*Supplied entries*
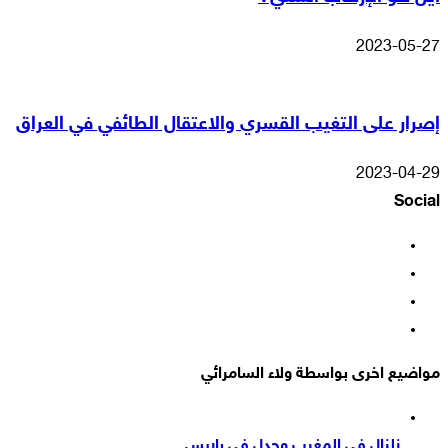
2023-05-27
إصرار على التغيب القسري والاعتقال الطائفي في العراق
2023-04-29
Social
فيسبوك
‫X
‫YouTube
انستقرام
مواضيع اخرى بواسطة ولاء السامرائي
زلزال في المغرب وجدل في باريس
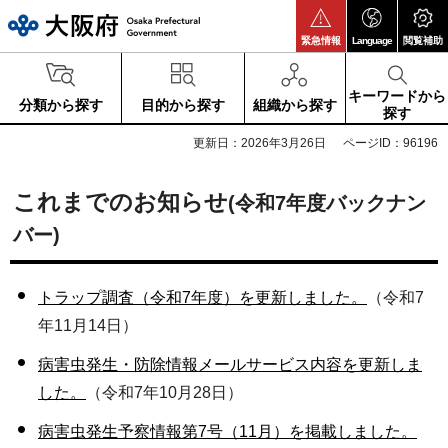
大阪府
緊急情報
Language
閲覧補助
キーワードから
分類から探す
目的から探す
組織から探す
探す
更新日：2026年3月26日
ページID：96196
これまでのお知らせ
(令和7年度バックナン
バー)
トラップ調査（令和7年度）を更新しました。
（令和7
年11月14日）
病害虫発生・防除情報メールサービス内容を更新しま
した。
（令和7年10月28日）
病害虫発生予察情報第7号（11月）を掲載しました。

*Exercise instructions*
Send back every line above exactly, skipping all pictures.

*Response for this exercise*
2023-05-27
إصرار على التغيب القسري والاعتقال الطائفي في العراق
2023-04-29
Social
فيسبوك
‫X
‫YouTube
انستقرام
مواضيع اخرى بواسطة ولاء السامرائي
زلزال في المغرب وجدل في باريس
大阪府
緊急情報
Language
閲覧補助
キーワードから
分類から探す
目的から探す
組織から探す
探す
更新日：2026年3月26日
ページID：96196
これまでのお知らせ
(令和7年度バックナン
バー)
トラップ調査（令和7年度）を更新しました。
（令和7
年11月14日）
病害虫発生・防除情報メールサービス内容を更新しま
した。
（令和7年10月28日）
病害虫発生予察情報第7号（11月）を掲載しました。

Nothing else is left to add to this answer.